Very low- to low-certainty evidence means we are uncertain whether there is a difference for volume transfused, blood loss, mortality, re-operation for bleeding, infection, wound complication, myocardial infarction (MI), stroke, and hospital length of stay (LOS). There were no analysable data reported for thrombosis, DVT, pulmonary embolism (PE), and MACE.

Cardiovascular (with bypass): 29 RCTs (2936 participants)

Low-certainty evidence suggests there may be a reduction in the risk of allogeneic transfusion with CS, and suggests there may be no difference in risk of infection and hospital LOS.

Very low- to moderate-certainty evidence means we are uncertain whether there is a reduction in volume transfused because of CS, or if there is any difference for mortality, blood loss, re-operation for bleeding, wound complication, thrombosis, DVT, PE, MACE, and MI, and probably no difference in risk of stroke.

Obstetrics: 1 RCT (1356 participants)

High-certainty evidence shows there is no difference between groups for mean volume of allogeneic blood transfused (mean difference (MD) -0.02 units, 95% CI -0.08 to 0.04; 1 RCT, 1349 participants).

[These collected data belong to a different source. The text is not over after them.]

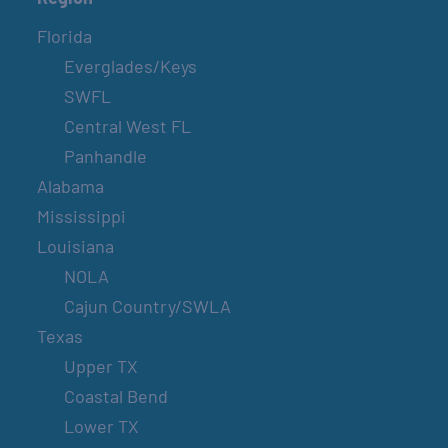
Florida
Everglades/Keys
SWFL
Central West FL
Panhandle
Alabama
Mississippi
Louisiana
NOLA
Cajun Country/SWLA
Texas
Upper TX
Coastal Bend
Lower TX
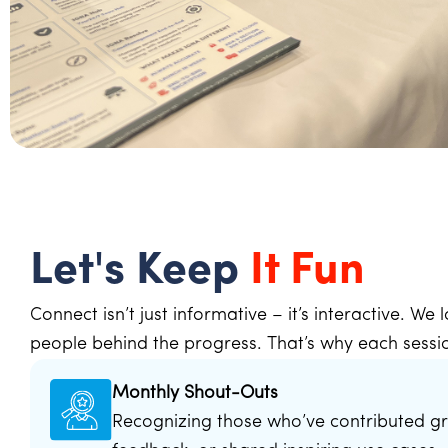
Let's Keep
It Fun
Connect isn’t just informative – it’s interactive. We
people behind the progress. That’s why each sessio
Monthly Shout-Outs
Recognizing those who’ve contributed gr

Low-certainty evidence suggests there may be no difference for risk of allogeneic transfusion. There were no analysable data reported for the remaining outcomes.

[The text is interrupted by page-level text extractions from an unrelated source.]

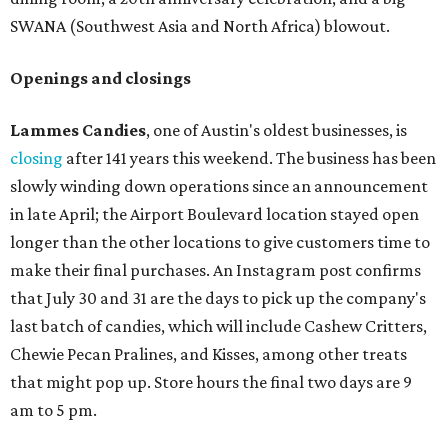
SWANA (Southwest Asia and North Africa) blowout.
Openings and closings
Lammes Candies
, one of Austin's oldest businesses, is
closing
after 141 years this weekend. The business has been
slowly winding down operations since an announcement
in late April; the Airport Boulevard location stayed open
longer than the other locations to give customers time to
make their final purchases. An Instagram post confirms
that July 30 and 31 are the days to pick up the company's
last batch of candies, which will include Cashew Critters,
Chewie Pecan Pralines, and Kisses, among other treats
that might pop up. Store hours the final two days are 9
am to 5 pm.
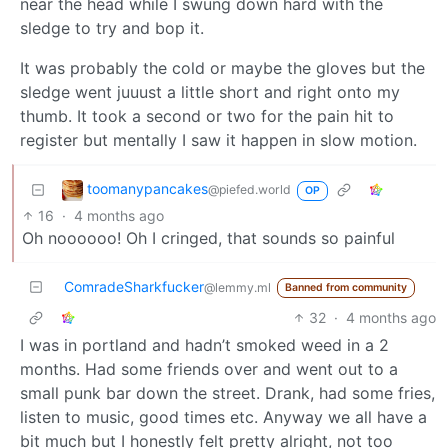
near the head while I swung down hard with the
sledge to try and bop it.
It was probably the cold or maybe the gloves but the
sledge went juuust a little short and right onto my
thumb. It took a second or two for the pain hit to
register but mentally I saw it happen in slow motion.
toomanypancakes
@piefed.world
OP
16
·
4 months ago
Oh noooooo! Oh I cringed, that sounds so painful
ComradeSharkfucker
@lemmy.ml
Banned from community
32
·
4 months ago
I was in portland and hadn’t smoked weed in a 2
months. Had some friends over and went out to a
small punk bar down the street. Drank, had some fries,
listen to music, good times etc. Anyway we all have a
bit much but I honestly felt pretty alright, not too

Orthopaedic (hip only): 17 RCTs (2055 participants)

Very low-certainty evidence means we are uncertain if CS reduces the risk of allogeneic transfusion, and the volume transfused, or if there is any difference between groups for mortality, blood loss, re-operation for bleeding, infection, wound complication, prosthetic joint infection (PJI), thrombosis, DVT, PE, stroke, and hospital LOS. There were no analysable data reported for MACE and MI.

Orthopaedic (knee only): 26 RCTs (2568 participants)

Very low- to low-certainty evidence means we are uncertain if CS reduces the risk of allogeneic transfusion, and the volume transfused, and whether there is a difference for blood loss, re-operation for bleeding, infection, wound complication, PJI, DVT, PE, MI, MACE, stroke, and hospital LOS. There were no analysable data reported for mortality and thrombosis.

Orthopaedic (spine only): 6 RCTs (404 participants)

Moderate-certainty evidence suggests there is probably a reduction in the need for allogeneic transfusion with CS (RR 0.44, 95% CI 0.31 to 0.63; 3 RCTs, 194 participants).

Very low- to moderate-certainty evidence suggests there may be no difference for volume transfused, blood loss, infection, wound complication, and PE. There were no analysable data reported for mortality, re-operation for bleeding, PJI, thrombosis, DVT, MACE, MI, stroke, and hospital LOS.

Orthopaedic (mixed): 14 RCTs (4374 participants)

Very low- to low-certainty evidence means we are uncertain if there is a reduction in the need for allogeneic transfusion with CS, or if there is any difference between groups for volume transfused, mortality, blood loss, infection, wound complication, PJI, thrombosis, DVT, MI, and hospital LOS. There were no analysable data reported for re-operation for bleeding, MACE, and stroke.